Para compreendermos o que representou o golpe de 64 é necessário levar em conta o contexto internacional e o esgotamento do nacional desenvolvimentista da Era Vargas. Para os golpistas era necessário vincular o Brasil a um “novo” modelo econômico determinado pelas exigências de mercado e pelas idiossincrasias ideológicas do imperialismo ianque na América Latina nos marcos da guerra fria, ou seja, para destruir os moldes culturais anteriores premia a implantação de uma ditadura de classe contra a maioria da população e suas representatividades (partidos, organizações, sindicatos, cultura etc.) a fim de limpar o terreno para a instauração de um modelo diretamente associado aos interesses da burguesia norte-americana.
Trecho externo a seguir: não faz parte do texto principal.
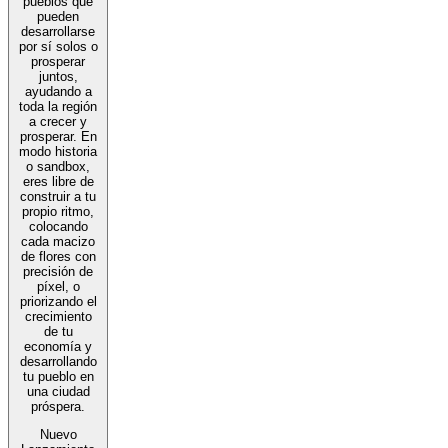
pueblos que
pueden
desarrollarse
por sí solos o
prosperar
juntos,
ayudando a
toda la región
a crecer y
prosperar. En
modo historia
o sandbox,
eres libre de
construir a tu
propio ritmo,
colocando
cada macizo
de flores con
precisión de
píxel, o
priorizando el
crecimiento
de tu
economía y
desarrollando
tu pueblo en
una ciudad
próspera.
Nuevo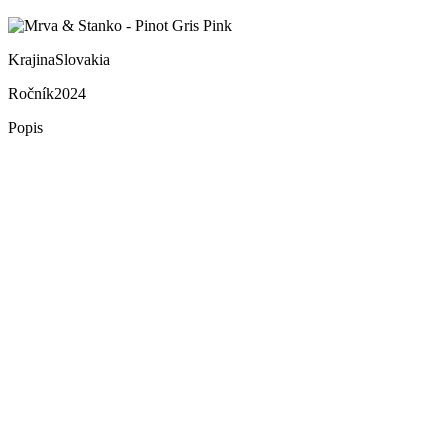
Krajina
Slovakia
Ročník
2024
Popis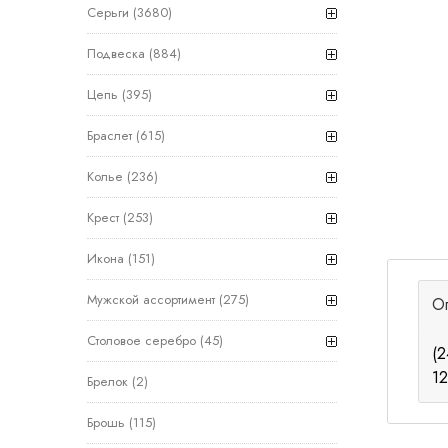
Серьги
(3680)
Подвеска
(884)
Цепь
(395)
Браслет
(615)
Колье
(236)
Крест
(253)
Икона
(151)
Мужской ассортимент
(275)
О
Столовое серебро
(45)
(2
1
Брелок
(2)
Брошь
(115)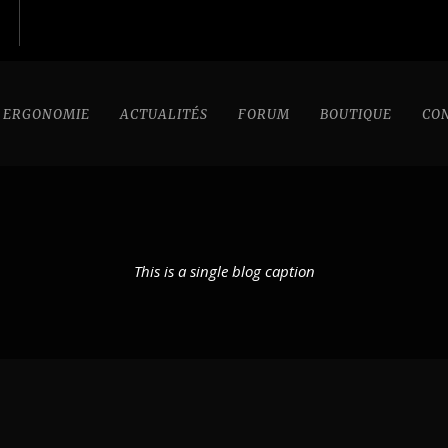
ERGONOMIE
ACTUALITÉS
FORUM
BOUTIQUE
CO
This is a single blog caption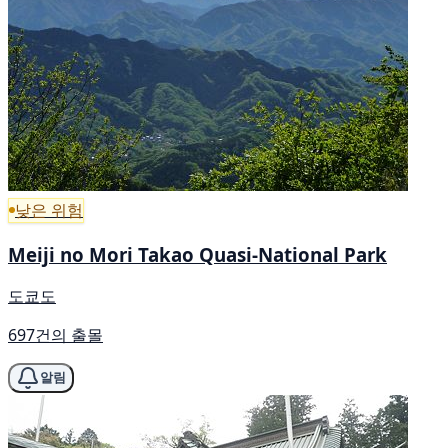
낮은 위험
Meiji no Mori Takao Quasi-National Park
도쿄도
697건의 출몰
알림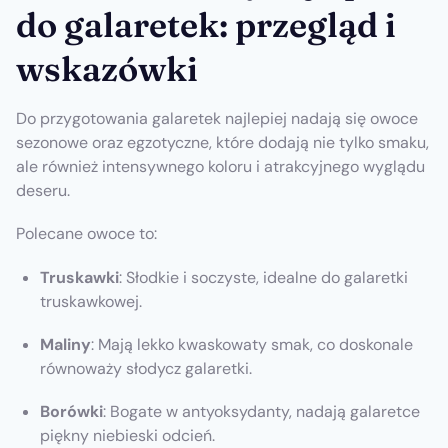
do galaretek: przegląd i
wskazówki
Do przygotowania galaretek najlepiej nadają się owoce
sezonowe oraz egzotyczne, które dodają nie tylko smaku,
ale również intensywnego koloru i atrakcyjnego wyglądu
deseru.
Polecane owoce to:
Truskawki
: Słodkie i soczyste, idealne do galaretki
truskawkowej.
Maliny
: Mają lekko kwaskowaty smak, co doskonale
równoważy słodycz galaretki.
Borówki
: Bogate w antyoksydanty, nadają galaretce
piękny niebieski odcień.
Um Estado extremamente centralizado que emulasse a reprodução do capital nos “novos” moldes econômicos recém-instalados no país, formatando uma burguesia nacional dependente dos “investimentos” imperialistas, o chamado “Milagre Brasileiro” que era a expressão do rápido processo de industrialização baseado no endividamento externo e na exportação de commodities de baixo valor agregado.

A “acumulação capitalista” fomentou o “milagre” se valendo de uma sangrenta guerra civil contra as massas que se opunham ao regime em benefício de uma burguesia (empreiteiras, banqueiros, agronegócio, a Rede Globo) cimentada no parasitismo estatal e diretamente associada ao capital financeiro internacional. Este foi o papel da ditadura militar: proteger um punhado de capitalistas à custa do sacrifício (assassinatos) e exploração do proletariado brasileiro, transformando o Brasil em um entreposto comercial, uma semicolônia – rumo seguido nos outros países da América Latina. Os lutadores que tombaram durante o enfrentamento com a ditadura somente poderão ser vingados com a abertura imediata dos arquivos secretos das Forças Armadas, cujos milicos genocidas e grandes empresas (além das já conhecidas) que lhes davam aporte devem ser desmascarados e julgados por seus crimes através de um tribunal popular, eis a tarefa democrática a ser levada adiante pelos movimentos sociais.